In this note we show that the results of \cite{Lieb1} and \cite{Lieb2} can
be extended to one- dimensional antiferromagnetic chains with periodic
boundary conditions, half-integer spins and long range interactions without
frustration.
\section{The Model}
We consider antiferromagnetic chains defined by the Hamiltonian
\begin{equation}
\label{HLA}H_N=-J\sum_{x,y\in \Lambda _N}(-1)^{d_{xy}}\left( d_{xy}\right)

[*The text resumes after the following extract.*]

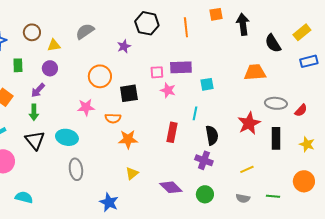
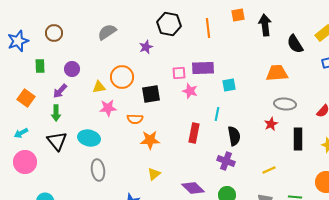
yellow triangle: (54, 45) -> (99, 87), moved
gray ellipse: (276, 103) -> (285, 104), moved
red star: (249, 123) -> (271, 124), size x0.6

^{-\alpha }{\bf S}_x.{\bf S}_y
\end{equation}
where $J\geq 0$ , $\Lambda _N=\{1,2,...,N\}$, $N$ even, ${\bf S}_x$ are
usual spin operators at site $x\in \Lambda _N$ with ${\bf S}_x^2=s(s+1)$ and
$s$ is half-integer. The factor $\left( d_{xy}\right) ^{-\alpha }$ measures
the decay of the interaction with the distance between the spins at sites $x$
and $y$. We also need periodic boundary conditions, so that ${\bf S}_{x+N+1}=%
{\bf S}_x$.
A suitable definition of distance - which takes into account the periodic
boundary conditions and the long-range character of the interactions - is
the one defined by%
$$
d_{xy}=\left\{
\begin{array}{l}
\left| x-y\right| ,
\text{ if }\left| x-y\right| \leq \frac N2 \\ N-\left| x-y\right| ,\text{ if
}\left| x-y\right| >\frac N2
\end{array}
\right.
$$
Our result is the following: we prove that the energy gap $\Delta _N$
between the unique ground state and the excited states goes to zero as $%
N\rightarrow \infty $ for any $J>0\,$ and $\alpha >2$.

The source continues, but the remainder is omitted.